The eighty-second patriarch of the See of Saint Mark (1327-1339). Benjamin’s life before taking the monastic vow is utterly unknown beyond the fact mentioned by the HISTORY OF THE PATRIARCHS that he was a native of the town of Dimiqrat south of Armant in Upper Egypt. Apparently his nomination was supported by a prophecy of one of the greatest saints of the day. Before his death in 1320, BARSUM THE NAKED (al-‘Iryan) from his solitary cell in the hills adjacent to the city of Turah predicted the accession of the monk Benjamin. Thus, his selection and consecration found no opposition from the clergy or the laity.
He was a contemporary of Sultan al-Nasir Muhammad ibn Qalawun (1310-1341), during his third tenure of the Mamluk sultanate, when the tempestuous wave of persecution and pressures on the Copts began to subside. One factor that helped the return to peaceful coexistence between the Muslims and Copts was the advent of an embassy from the Ethiopian sovereign. The monarch pleaded on behalf of the Copts and requested permission to let them rebuild and restore their ruined churches. He threatened to destroy the Muslim mosques within his own kingdom if the Copts were not allowed to restore their churches.
Apparently al-Nasir responded to that call and renewed the original terms of the Covenant of ‘Umar ibn al- Khattab, which guaranteed the survival of existing churches at this time, but forbade the construction of new ones. Benjamin started diligently to restore the churches that the mobs had destroyed in what the Islamic historian al-MAQRIZI and others described as the “battle of the Christians” (Waqi‘at al-Nasara).
Benjamin oversaw the speedy restoration of the damaged churches and resumed the preparation of the CHRISM, which had been suspended during the patriarchate of JOHN IX. This operation was performed at the Monastery of Saint Macarius (DAYR ANBA MAQAR) in Wadi al-Natrun, in a full ecclesiastical assembly attended by twenty bishops from Lower and Upper Egypt. There, the bishops celebrated Easter after the completion of this important ecclesiastical function.
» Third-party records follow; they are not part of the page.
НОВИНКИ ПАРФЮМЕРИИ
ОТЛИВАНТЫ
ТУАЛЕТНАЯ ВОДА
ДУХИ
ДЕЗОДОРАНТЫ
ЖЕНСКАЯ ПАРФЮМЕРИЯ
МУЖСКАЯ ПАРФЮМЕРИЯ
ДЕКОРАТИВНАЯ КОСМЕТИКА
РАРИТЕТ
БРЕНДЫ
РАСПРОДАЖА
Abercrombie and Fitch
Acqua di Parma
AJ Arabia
While in the wilderness of SHIHAT in Wadi al-Natrun, the patriarch was able to inspect the neighboring monasteries, and concentrated his attention on the ancient DAYR ANBA BISHOI, which he restored using his patriarchal funds. Further, he supplied its depleted residents with a new group of monks from other quarters.
During Benjamin’s reign, Sultan al-Nasir appointed an Islamized Copt to the highest office in his court. This was Sharaf al-Din ‘Abd al-Wahhab ibn al-Taj Fadl Allah, known in Islamic sources as al- Nushu’. It was expected that such an appointment might give the Copts favors or at least relief from repression. On the contrary, al- Nushu’, according to the History of the Patriarchs, was very hard in his treatment of his former coreligionists, probably to prove the sincerity of his apostasy to the Muslim administration.
The History records that al-Nushu’ was able to amass immense wealth and that he imposed many hardships on the Copts and abused their women, monks, and nuns. It is said that the Lord punished him for these crimes. In fact, the Muslim sources and chroniclers such as al- Maqrizi and Ibn Hajar al-Asqalani paint an eloquent picture of the downfall of al-Nushu’. He managed to infuriate the Mamluk amirs by his arrogance and his heavy-handedness to such an extent that they worked hard to poison al-Nasir ‘s mind against him.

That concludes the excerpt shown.